Waterford would have qualified at Cork’s expense but for conceding a last-gasp equaliser to Tipp last year and new manager Peter Queally will be happy that they have attracted little attention while easing back into Division 1A, an early defeat to Carlow and second-half slide against Offaly (following a week away training) aside.

Key men like Stephen Bennett, Tadhg de Burca, Jamie Barron and Dessie Hutchinson are all fit, and though Calum Lyons (in Australia) is a loss, Mark Fitzgerald has emerged as a top-quality scoring wing-back. If the returning Austin Gleeson has recovered from a hamstring injury, they will fancy springing another surprise or two.

Leinster is, again, the poor relation. Though not the fans, who have to pay €10 less for stand tickets than their Munster counterparts (€35).

Since Kilkenny beat Galway in the 2015 All-Ireland final replay, the Tribesmen have been the only team from the province to win the title. They contested two of the subsequent nine finals and Kilkenny three. Of the other Leinster counties, only Wexford (once, in 2019) even reached the last four.

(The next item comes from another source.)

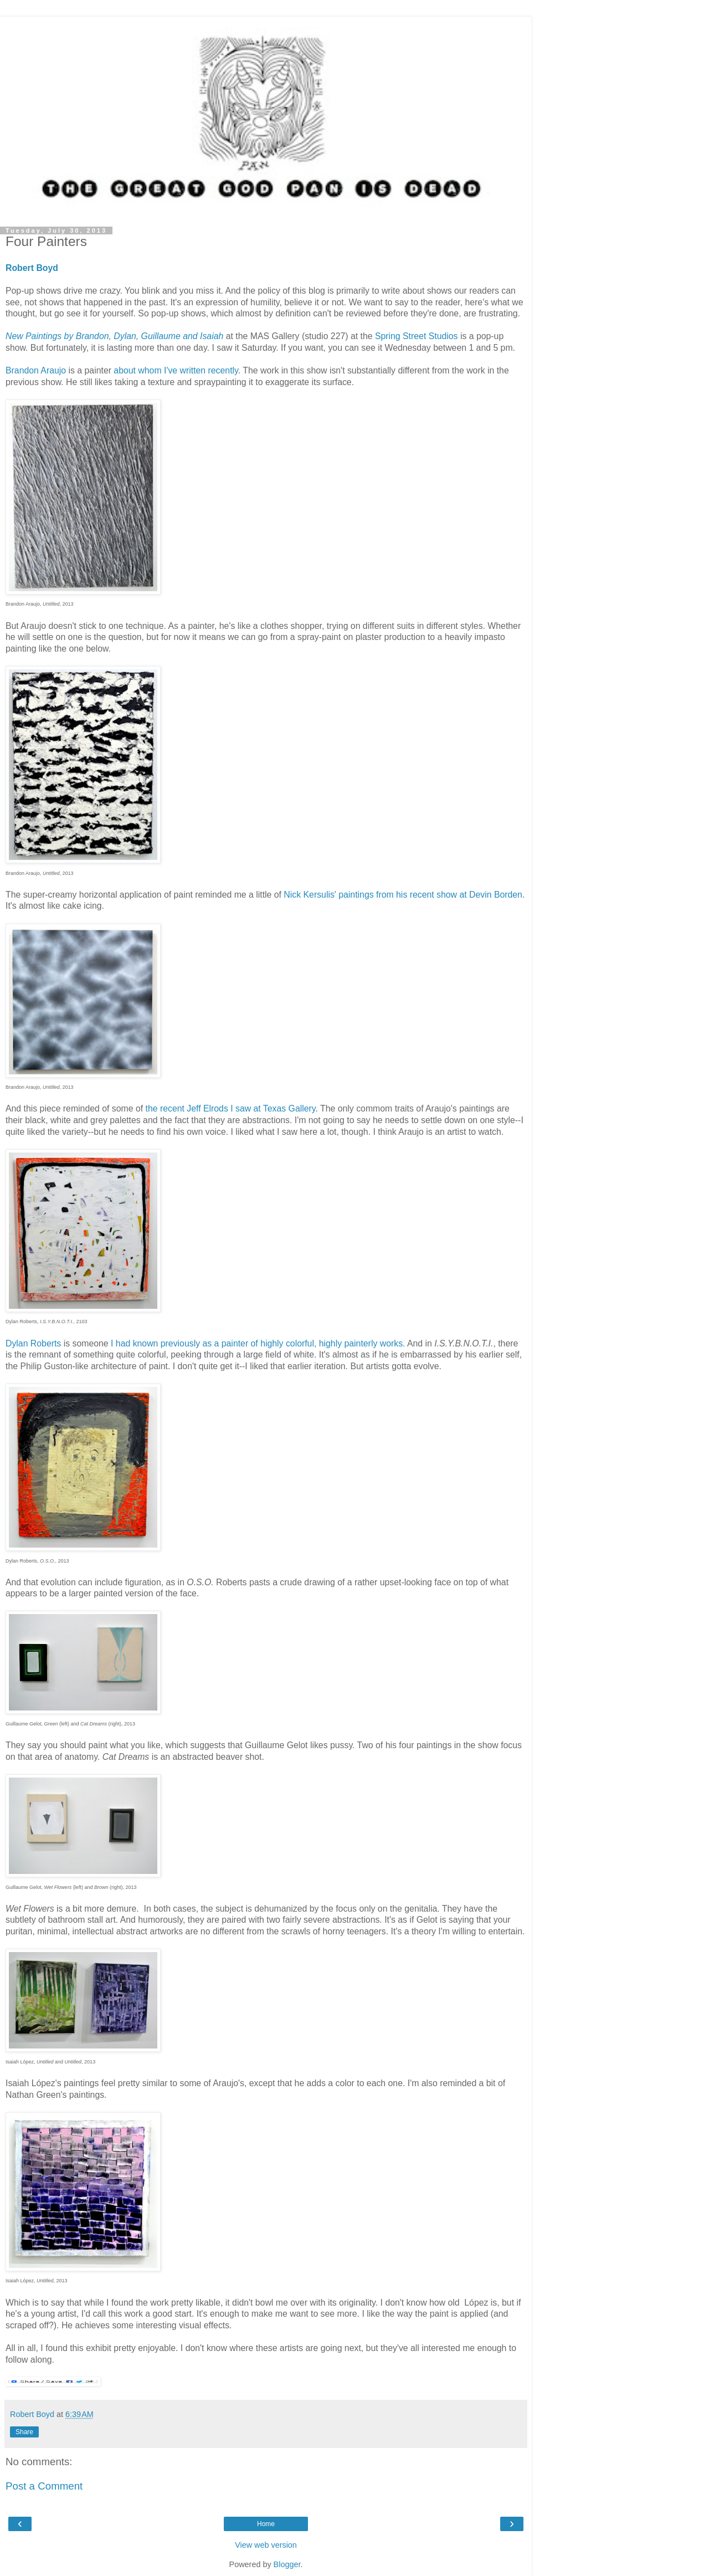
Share (24, 2432)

It would be a huge achievement for 2017 winning manager Micheál Donoghue to make Galway serious contenders again in his first season back in charge. But he’ll be intent on securing qualification for the knock-out stages at least.

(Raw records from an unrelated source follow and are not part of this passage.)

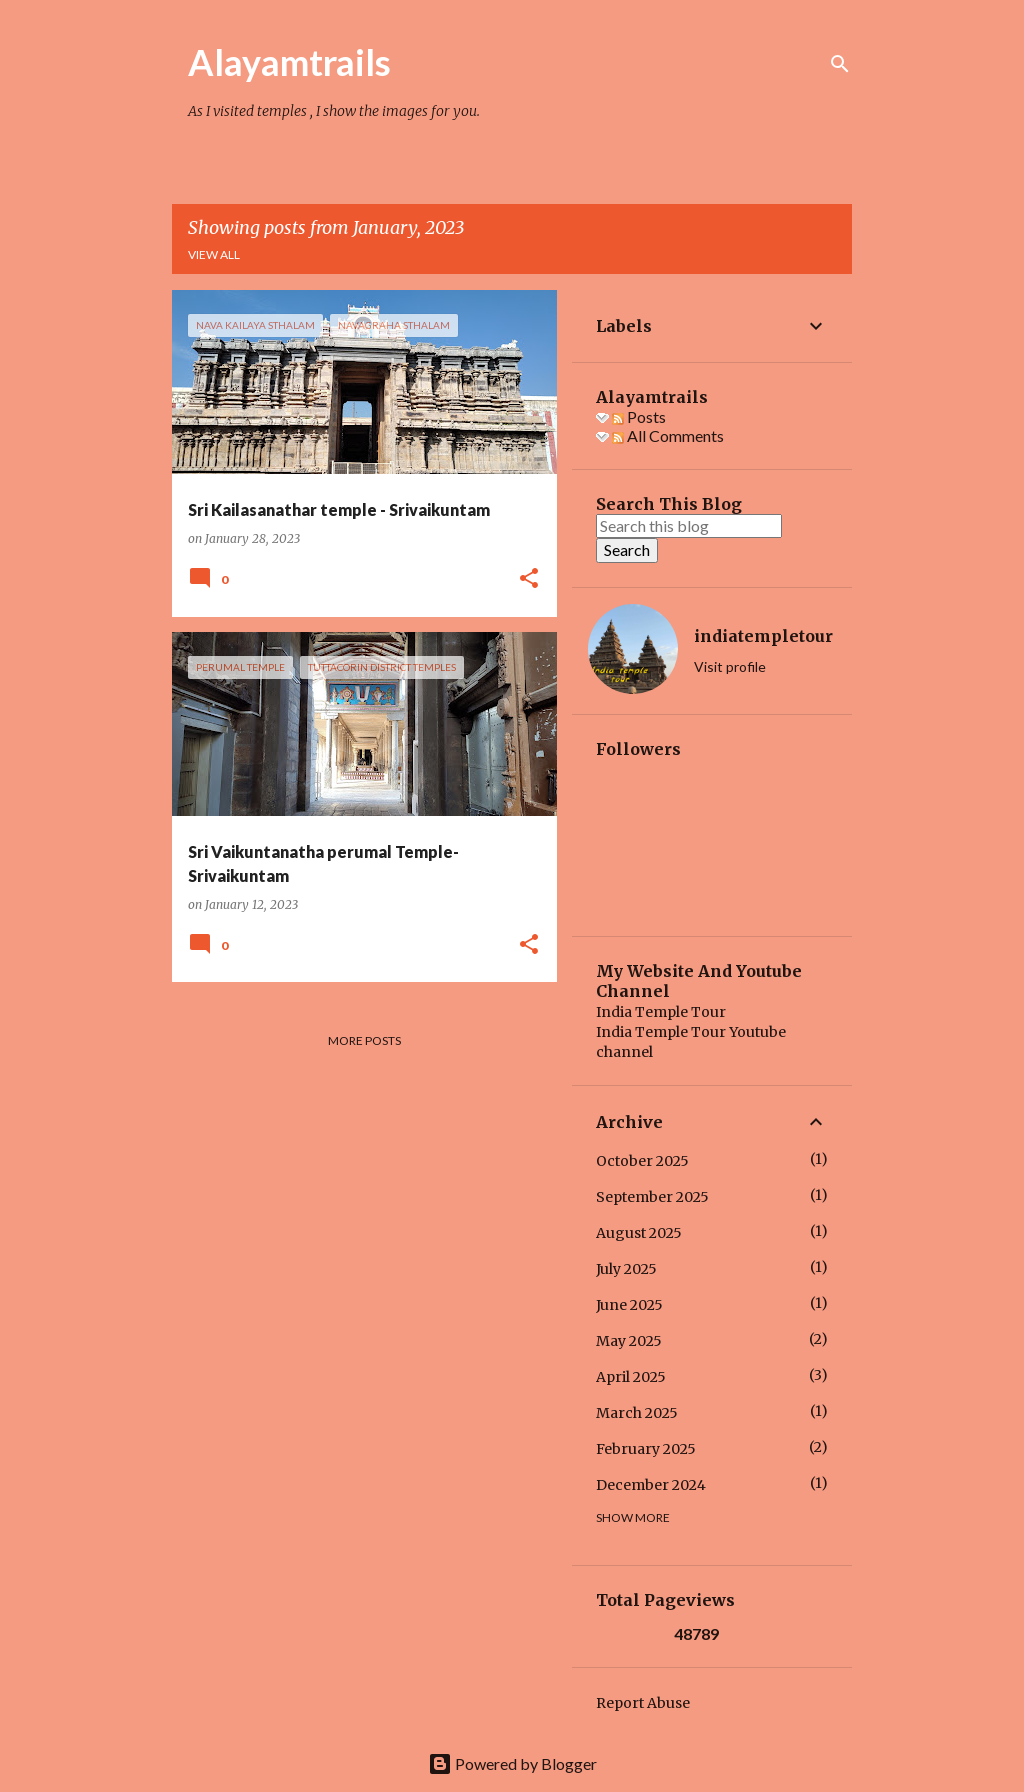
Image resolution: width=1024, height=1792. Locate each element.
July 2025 (626, 1269)
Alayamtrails (289, 62)
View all (214, 254)
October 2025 (642, 1161)
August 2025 (639, 1233)
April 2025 (631, 1377)
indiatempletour (763, 636)
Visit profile (730, 666)
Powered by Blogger (512, 1763)
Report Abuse (643, 1703)
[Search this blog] (689, 526)
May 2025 (629, 1341)
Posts (639, 416)
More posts (364, 1040)
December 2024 (651, 1485)
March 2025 (637, 1413)
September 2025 (652, 1197)
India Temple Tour (661, 1012)
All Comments (668, 435)
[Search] (840, 64)
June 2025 (629, 1305)
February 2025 (646, 1449)
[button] (529, 579)
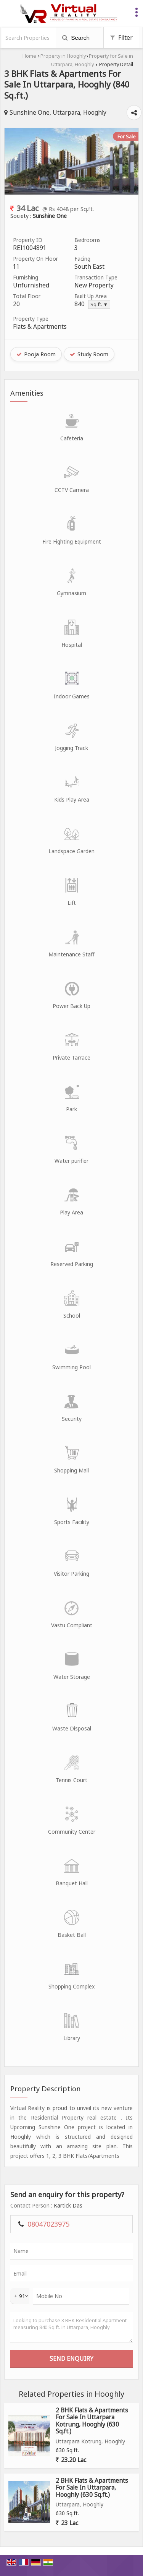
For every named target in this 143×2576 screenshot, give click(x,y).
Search (76, 37)
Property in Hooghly (63, 56)
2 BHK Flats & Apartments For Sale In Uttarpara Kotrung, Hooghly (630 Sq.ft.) (92, 2420)
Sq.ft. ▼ (99, 304)
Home (29, 56)
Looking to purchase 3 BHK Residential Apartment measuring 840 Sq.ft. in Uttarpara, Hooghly (71, 2327)
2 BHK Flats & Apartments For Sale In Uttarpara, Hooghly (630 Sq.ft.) (92, 2488)
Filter (121, 38)
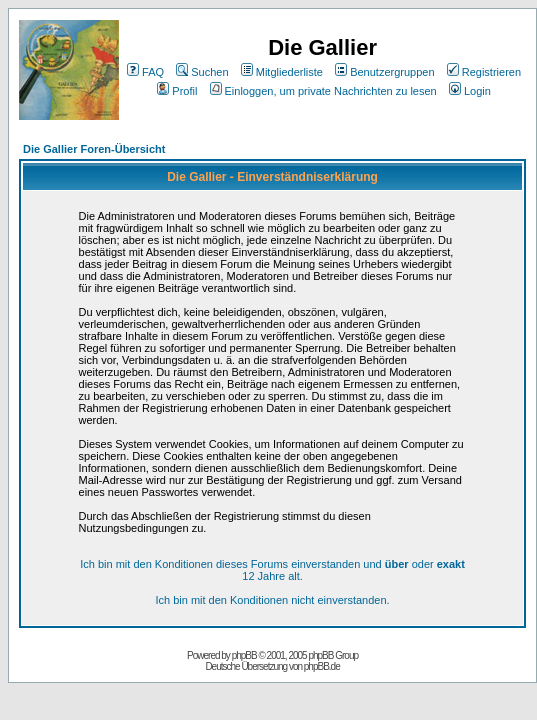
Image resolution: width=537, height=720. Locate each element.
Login (470, 91)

A change of goalkeeper – Darach Fahy for Eanna Murphy – are among the subtle changes to have emerged from a more fruitful than anticipated league campaign.

If you had told Kilkenny fans ten years ago that they would be facing a record drought from then on they would have been wondering if you had over-indulged on the red ale. But that is what it will be unless the Cats prevail this summer.

They are the undisputed top dogs in Leinster (going for six in a row) but that doesn’t seem to have helped in getting over the line on the bigger stage. A closely fought All-Ireland final defeat to Limerick in 2022, Brian Cody’s last game, was followed by a comprehensive one (in the last half hour at least) in ’23 and an uncharacteristic second-half collapse to Clare in last year’s semi.

Martin Keoghan scored 2-24 from play in the Allianz Hurling League

Martin Keoghan was the top scorer from play in the league but it still feels like Derek Lyng’s men are more reliant on 37-year-old TJ Reid than Cork are on the similarly vintage Patrick Horgan. His absence for the Galway clash this weekend will be a good chance for the younger heads to prove they can win without him.

The internal competition in Leinster is intense at least and often throws up a surprise, like Dublin getting to the final last year and Wexford edging out Galway for third. Those two will meet in a round-two battle that could again prove pivotal for a knockout spot.

Keith Rossiter is still missing some key men but Dublin will hope they can harness some inspiration from Na Fianna’s All-Ireland club win, especially as the man who masterminded that, Niall Ó Ceallacháin, has succeeded Donoghue in the hot seat.

Incidentally, Dublin hurling fans will have to pay to watch three of their championship games on GAA+, which you may not have realised as the political posturing around Cork last year was not replicated.

Offaly are on the up, spearheaded by underage success, though a top-three finish might be a bit much to ask in their first season back at the top table since 2018. And Antrim have yet to witness the Davy bounce but what better place for it to start than championship?

Referees are more likely to ignore the rules than during the league; don’t expect too many red cards for high tackles this weekend. And the format is still unnecessarily frantic – please ditch the preliminary quarter-finals that only serve to tire the third-place provincial finishers. But at least every game means something, unlike the box-ticking exercises that are the majority of the provincial football competitions.

Cork and Limerick look slightly ahead of the pack but 13 weeks weeks of skill, drama and emotion await.